To solve the challenges, we started designing the key components of the Cotton picker mechanism, especially the robotic arm which picks the cotton, in detail. Followed by animating the entire system on Blender software more effectively.
Prototyping
It was necessary to test the cotton picker mechanism in real-time for its validity. I spent many days at workshops and 3D printing units to get samples made of the designs and test them.
Animation
By the end of 7 months, I delivered a running animation video of the entire automated vehicle of the first-ever practical concept. The current team is conducting usability tests of the prototype and will iterate based on the feedback.
(The video and Render images are subject to Copyright and property of 'Jyosh Ai Solutions')

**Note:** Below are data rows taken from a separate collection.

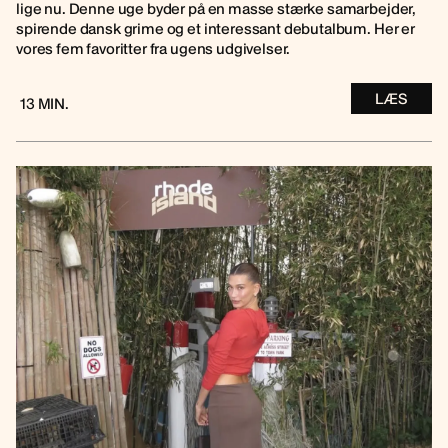
lige nu. Denne uge byder på en masse stærke samarbejder,
spirende dansk grime og et interessant debutalbum. Her er
vores fem favoritter fra ugens udgivelser.
LÆS
13 MIN.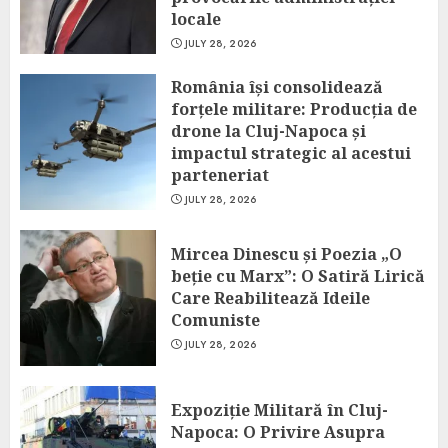
locale
JULY 28, 2026
România își consolidează
forțele militare: Producția de
drone la Cluj-Napoca și
impactul strategic al acestui
parteneriat
JULY 28, 2026
Mircea Dinescu și Poezia „O
beție cu Marx”: O Satiră Lirică
Care Reabilitează Ideile
Comuniste
JULY 28, 2026
Expoziție Militară în Cluj-
Napoca: O Privire Asupra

An actual prototype under testing
Animation Video
Reflections
1. Small team = Heavy workload
It was my first experience as the only designer in a start-up team. Although it was a tonne of workload, I tried to go step-by-step and document each change. I maintained a timesheet of regular activities, tasks pending and completed. My role required me to prototype the design and test it, and not limited to just designing a 2D visual.
2. Internal Communication was the key
I spent quite an amount of time discussing even minor changes to understand the concepts thoroughly and be on a common consensus with the team. I learned to effectively convey my rationale and justify the decision in regular meetings. Lastly, proper communication helped to boost the project and maintain the right direction.